Below are some examples of the 5 of Cups from various decks:
Receiving The 5 of Cups in Your Reading
No two ways around it, this card is not easy to face; most cup cards represent the positive energy that comes from having a healthy emotional center. The cycle of the cups reads something like this: new feeling (1), connection (2), celebration (3), contemplation (4), disappointment (5), trust (6), motivation (7), letting go (8), individual happiness (9), and happiness in union (10).
If you receive this card in your reading, do your best to wait to hear and process the interpretation. It is okay to be concerned since this card is about a disappointing moment or person in your life. Unfortunately, the hard part of the card is knowing it is meant to be a message that is helpful to you in some way now.
Like the Tower, 5 of Wands, and 8 of Cups cards, this card is one that immediately forces you to face not only negative feelings but the cause of the negative feelings, which could be something immediate or deep in your past. Understanding the origin of the negative feelings and realizing there are processes and therapies to help you escape them will give you a chance to move in a positive direction.

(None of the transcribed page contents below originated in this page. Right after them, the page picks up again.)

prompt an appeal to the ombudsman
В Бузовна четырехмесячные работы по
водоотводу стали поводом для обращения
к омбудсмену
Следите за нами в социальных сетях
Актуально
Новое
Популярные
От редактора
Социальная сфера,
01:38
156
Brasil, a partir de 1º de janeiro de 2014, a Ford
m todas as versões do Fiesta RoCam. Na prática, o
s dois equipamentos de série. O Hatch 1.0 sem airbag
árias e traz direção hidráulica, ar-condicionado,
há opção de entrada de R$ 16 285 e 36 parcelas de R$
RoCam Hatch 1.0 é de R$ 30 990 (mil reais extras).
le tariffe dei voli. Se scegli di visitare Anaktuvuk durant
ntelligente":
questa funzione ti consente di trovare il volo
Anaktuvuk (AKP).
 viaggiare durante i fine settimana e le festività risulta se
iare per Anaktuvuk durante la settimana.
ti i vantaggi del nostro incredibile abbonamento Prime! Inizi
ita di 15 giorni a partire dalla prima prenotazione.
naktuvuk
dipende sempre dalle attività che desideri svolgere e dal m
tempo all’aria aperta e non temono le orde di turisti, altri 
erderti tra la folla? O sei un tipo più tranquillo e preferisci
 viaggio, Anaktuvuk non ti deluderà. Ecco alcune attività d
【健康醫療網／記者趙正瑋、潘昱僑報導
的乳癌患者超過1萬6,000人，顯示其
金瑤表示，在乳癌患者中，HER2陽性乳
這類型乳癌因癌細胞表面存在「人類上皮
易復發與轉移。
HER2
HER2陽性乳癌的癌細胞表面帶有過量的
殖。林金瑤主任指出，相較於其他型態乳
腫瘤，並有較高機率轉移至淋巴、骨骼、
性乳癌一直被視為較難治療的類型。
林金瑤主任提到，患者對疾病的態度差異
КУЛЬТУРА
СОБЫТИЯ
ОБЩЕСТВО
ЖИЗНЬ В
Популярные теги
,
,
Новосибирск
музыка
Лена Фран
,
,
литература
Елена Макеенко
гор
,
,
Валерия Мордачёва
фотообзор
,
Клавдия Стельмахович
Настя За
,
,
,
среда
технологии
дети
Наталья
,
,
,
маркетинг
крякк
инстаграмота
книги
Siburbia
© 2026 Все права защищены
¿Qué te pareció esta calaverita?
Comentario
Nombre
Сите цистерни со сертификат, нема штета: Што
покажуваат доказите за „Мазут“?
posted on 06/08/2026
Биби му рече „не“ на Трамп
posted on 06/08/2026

Reading the 5 of Cups Card for A Client
If you happen to be a professional or practicing reader, who reads cards for others, then you want to train yourself to be ready to address this card in a helpful way for the client. Most people who have just the vaguest of notions about Tarot cards will usually say, “I just don’t want to draw negative cards”. Often, when I am reading in public, I will select a deck that has the essence of the card without images that will overwhelm a first-time client.
Consider the difference between the 5 of Cups from the Haindl Tarot, which shows five cups in disarray, with just the keyword “disappointment” and the one from the Crow’s Magick Tarot, which shows five cups surrounding a view of the solar system. The Haindl tarot card shows the emotional disarray caused by disappointment. The Crow’s Magic card requires knowledge of the creator’s explanation, which is not visually accessible with this artwork.
If a client tells you that they do not immediately know what the card refers to in their life currently, then you need to ask them where they recall a disappointment from their past. Is there a trigger event that happened recently? If there is no immediate disappointment issue or situation, then now might be the best time to work on a past disappointment with renewed focus to heal?
The 5 of Cups, like any negative card, calls our attention to the significant and serious moments of our lives; and the better and more willing we are to face this card or the others like it, the better we will enjoy and appreciate our life journey.